What is craniopharyngioma?

Craniopharyngioma is a relatively rare, slow-growing, usually benign brain tumour.


How common is it and at what age does it occur?

The incidence of craniopharyngioma is 0.13-2 per 100,000 people per year. The age peak is biphasic: between 5-14 and 50-74 years.


What are the symptoms and signs of craniopharyngioma?

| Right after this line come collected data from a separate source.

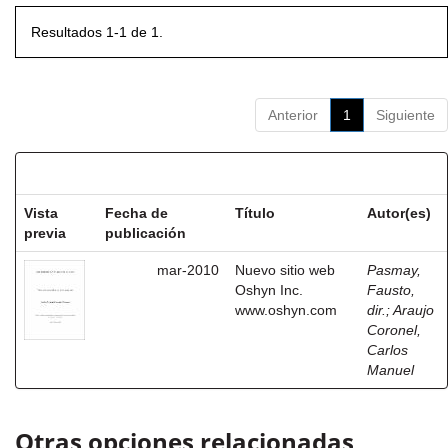
Resultados 1-1 de 1.
Anterior
1
Siguiente
Resultados por ítem:
Vista
Fecha de
Título
Autor(es)
previa
publicación
mar-2010
Nuevo sitio web
Pasmay,
Oshyn Inc.
Fausto,
www.oshyn.com
dir.
;
Araujo
Coronel,
Carlos
Manuel
Otras opciones relacionadas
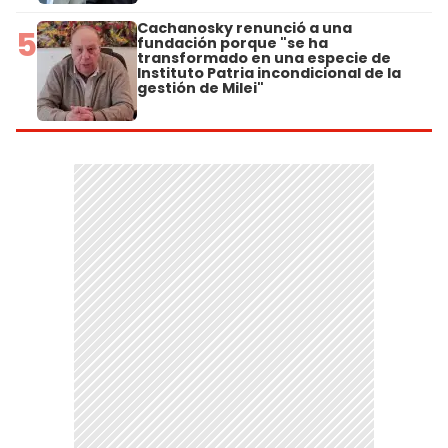
Cachanosky renunció a una
5
fundación porque "se ha
transformado en una especie de
Instituto Patria incondicional de la
gestión de Milei"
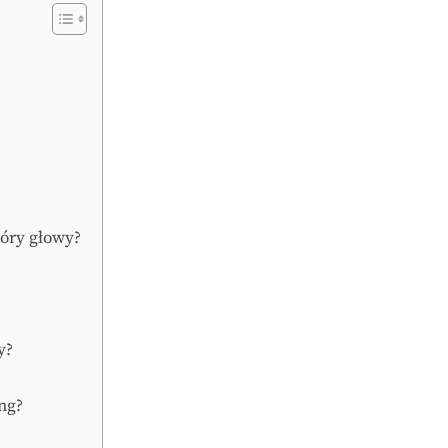
kóry głowy?
y?
ng?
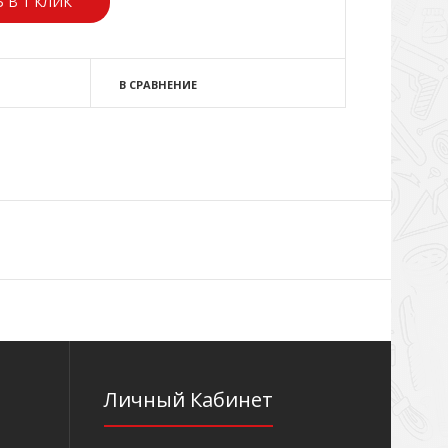
 В 1 КЛИК
В СРАВНЕНИЕ
Личный Кабинет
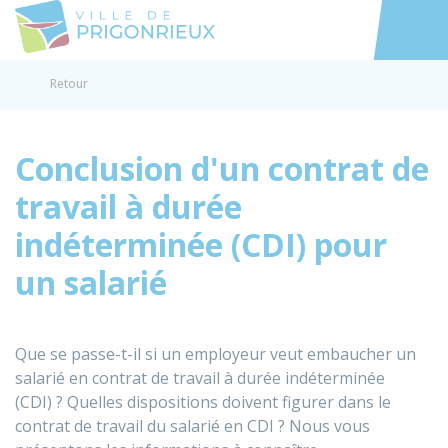
Prigonrieux
Accéder au
Retour
Conclusion d'un contrat de
travail à durée
indéterminée (CDI) pour
un salarié
Que se passe-t-il si un employeur veut embaucher un
salarié en contrat de travail à durée indéterminée
(CDI) ? Quelles dispositions doivent figurer dans le
contrat de travail du salarié en CDI ? Nous vous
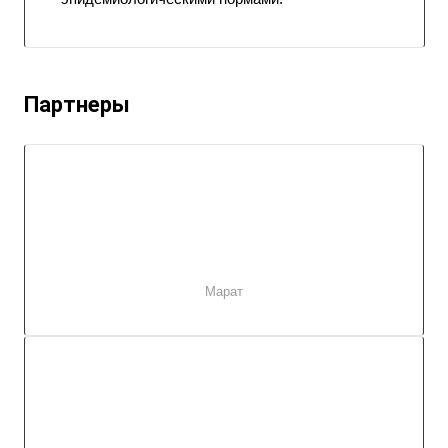
Партнеры
Марат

The most common manifestations of these tumours are:

  • initially asymptomatic
  • headache
  • nausea, vomiting
  • visual disturbances- loss of vision
  • fatigue
  • slow growth in children and delayed puberty
  • obesity
  • hypogonadism (menstrual disorders in women, erectile dysfunction in men)
  • polyuria, polydipsia

How is craniopharyngioma diagnosed?

Diagnosis is made by physical examination, history, MRI, biopsy and specialised endocrine tests to detect possible hormone deficiencies.


How is craniopharyngioma treated?

The treatment of craniopharyngiomas depends on their size, how fast they grow, their mass effect, age and comorbidities, and the patient’s preference. It usually involves a combination of:

  • surgical excision and
  • radiotherapy.

However, both their treatment and their diagnosis are determined by a multidisciplinary team which includes an endocrinologist, neurosurgeon, radiologist, oncologist, pathologist and is carried out in a specialized centre.